Non è la prima volta nella storia che il mito dell’infermiera eroina si trova al centro di narrazioni e propagande per orientare l’opinione pubblica a favore di una guerra. Chi volesse, per curiosità, può cercare su Google immagini la seguente stringa: poster nurse Great War.
La questione però va oltre la semplice aneddotica storiografica e del momento e sottolinea lo stretto legame fra guerra e salute collettiva, fra politiche bellicistiche e sostegno al welfare , fra chi sceglie l’uso della forza come strumento di governo e chi si fa promotore dell’aiuto verso i più bisognosi.
E qui veniamo all’oggi
È notizia di questi giorni dello stanziamento di 8,246 miliardi di euro per l’acquisto, in un programma spalmato in 14 anni, di 132 carri armati Leopard 2 e dell’ammodernamento di 140 piattaforme corazzate per le forze armate. E pensare che negli scorsi mesi, in finanziaria, fra le tante pessime scelte, sono stati tagliati 400 milioni di euro dei fondi per i disabili .

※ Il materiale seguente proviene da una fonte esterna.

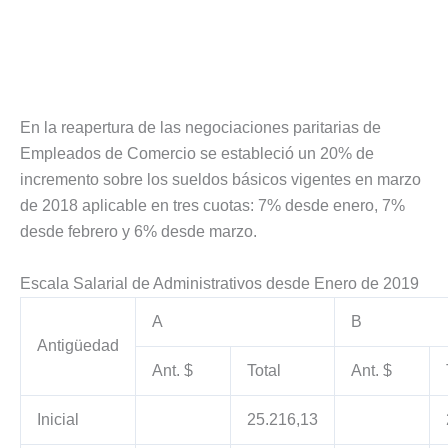
En la reapertura de las negociaciones paritarias de
Empleados de Comercio se estableció un 20% de
incremento sobre los sueldos básicos vigentes en marzo
de 2018 aplicable en tres cuotas: 7% desde enero, 7%
desde febrero y 6% desde marzo.
Escala Salarial de Administrativos desde Enero de 2019
A
B
Antigüedad
Ant. $
Total
Ant. $
Inicial
25.216,13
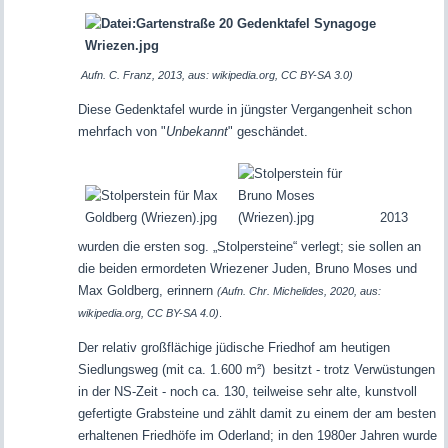
Aufn. C. Franz, 2013, aus: wikipedia.org, CC BY-SA 3.0)
Diese Gedenktafel wurde in jüngster Vergangenheit schon
mehrfach von "
Unbekannt
" geschändet.
2013
wurden die ersten sog. „Stolpersteine“ verlegt; sie sollen an
die beiden ermordeten Wriezener Juden, Bruno Moses und
Max Goldberg, erinnern
(Aufn. Chr. Michelides, 2020, aus:
wikipedia.org, CC BY-SA 4.0)
.
Der relativ großflächige jüdische Friedhof am heutigen
Siedlungsweg (mit ca. 1.600 m²) besitzt - trotz Verwüstungen
in der NS-Zeit - noch ca. 130, teilweise sehr alte, kunstvoll
gefertigte Grabsteine und zählt damit zu einem der am besten
erhaltenen Friedhöfe im Oderland; in den 1980er Jahren wurde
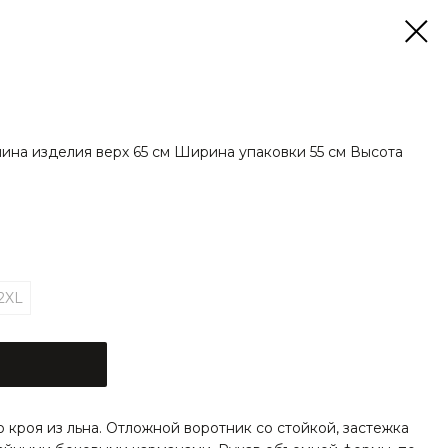
лина изделия верх 65 см Ширина упаковки 55 см Высота
2XL
 кроя из льна. Отложной воротник со стойкой, застежка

Qualcuno ha detto che la coperta è troppo corta e bisogna fare sacrifici. Altri, in occasione delle proteste per i carri armati da comprare, ha ribadito che la pace non può essere disarmata. Da qui talk show, social e colonne di carta stampata si sono scatenate e la macchina distruttrice della pace e del progresso umana non conosce né soste né ragioni alcune.

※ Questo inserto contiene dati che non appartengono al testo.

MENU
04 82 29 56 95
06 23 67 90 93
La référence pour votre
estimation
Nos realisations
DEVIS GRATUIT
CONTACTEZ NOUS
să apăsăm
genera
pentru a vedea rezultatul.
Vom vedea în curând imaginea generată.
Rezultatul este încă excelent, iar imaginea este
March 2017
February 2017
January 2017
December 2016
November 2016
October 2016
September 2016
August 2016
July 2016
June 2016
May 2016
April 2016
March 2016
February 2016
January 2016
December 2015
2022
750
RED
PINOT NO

Certo verrebbe voglia di chiedersi quanti strumenti sanitari, servizi e unità operative, apparecchi diagnostici potrebbero essere acquistati con il costo di 8,246 miliardi. E le liste di attesa? Ed il personale? E la salute pubblica?

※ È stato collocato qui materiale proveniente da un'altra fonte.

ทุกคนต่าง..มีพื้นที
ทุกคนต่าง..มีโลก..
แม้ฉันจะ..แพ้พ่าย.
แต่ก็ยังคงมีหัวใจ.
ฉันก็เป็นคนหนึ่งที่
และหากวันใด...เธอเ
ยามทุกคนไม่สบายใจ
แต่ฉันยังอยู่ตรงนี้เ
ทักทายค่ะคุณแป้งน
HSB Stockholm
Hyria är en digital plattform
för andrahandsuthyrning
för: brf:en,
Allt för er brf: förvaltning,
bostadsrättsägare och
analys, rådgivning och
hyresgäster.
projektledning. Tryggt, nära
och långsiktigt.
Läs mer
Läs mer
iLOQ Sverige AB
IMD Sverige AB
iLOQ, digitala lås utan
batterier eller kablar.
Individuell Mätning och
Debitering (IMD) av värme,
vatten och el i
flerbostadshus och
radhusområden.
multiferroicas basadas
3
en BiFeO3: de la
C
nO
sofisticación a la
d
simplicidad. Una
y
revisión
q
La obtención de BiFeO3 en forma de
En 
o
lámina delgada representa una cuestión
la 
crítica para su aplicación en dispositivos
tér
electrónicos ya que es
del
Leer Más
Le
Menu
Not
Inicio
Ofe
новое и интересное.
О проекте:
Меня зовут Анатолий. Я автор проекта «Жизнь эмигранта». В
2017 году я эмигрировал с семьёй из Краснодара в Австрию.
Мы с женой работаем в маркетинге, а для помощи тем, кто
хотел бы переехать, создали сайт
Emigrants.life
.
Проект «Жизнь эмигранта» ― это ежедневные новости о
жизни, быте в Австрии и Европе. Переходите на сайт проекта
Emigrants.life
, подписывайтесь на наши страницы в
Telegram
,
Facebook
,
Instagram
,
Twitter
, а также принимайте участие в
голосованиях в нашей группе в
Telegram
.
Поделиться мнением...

La situazione di quest’ultima, come tutti ben sanno, è drammatica, ancor più stando ai dati di un rapporto recente della CIMO, il Coordinamento Italiano Medici Ospedalieri, dove sono stati presi in esame i numeri che segnano la differenza fra la salute pubblica del 2010 e quella del 2020, alle porte della pandemia.
In dieci anni sono venute meno : 11 Aziende ospedaliere, 100 ospedali a gestione diretta, 43 case di cura accreditate, 61 dipartimenti di emergenza, 103 Pronto soccorso, 35 centri di rianimazione ed i posti letto utilizzati – nel pubblico - registrano un numero negativo di ben 38.684, suddivisi in: ordinari (- 28.064), day hospital (. 9.898), day surgery (-722).
Il rapporto è facilmente reperibile in rete, ma sembra che i numeri servano a poco, sia quando si tratta di giustificare scelte strutturali autoritarie e bellicistiche, sia quando si devono sostenere cattedrali nel deserto utili solo a chi ci potrà speculare.
Numeri che servono a poco, anche quando ricordano come il Sistema sanitario nazionale, nell’ultimo trentennio del ‘900, ha permesso lo sviluppo della salute degli italiani, il crescere della professionalità dei sanitari ed ha garantito anche un’accelerazione al sistema paese in quanto: Quando si sta bene, si lavora anche bene .
I dati dell’oggi ci parlano di una riduzione di ben dodici mesi dell’aspettativa di vita degli italiani, risultato ultimo di un mondo mal governato che forse ha cominciato a fare cose brutte proprio a partire da una guerra e da una fake nurse perdute nel tempo.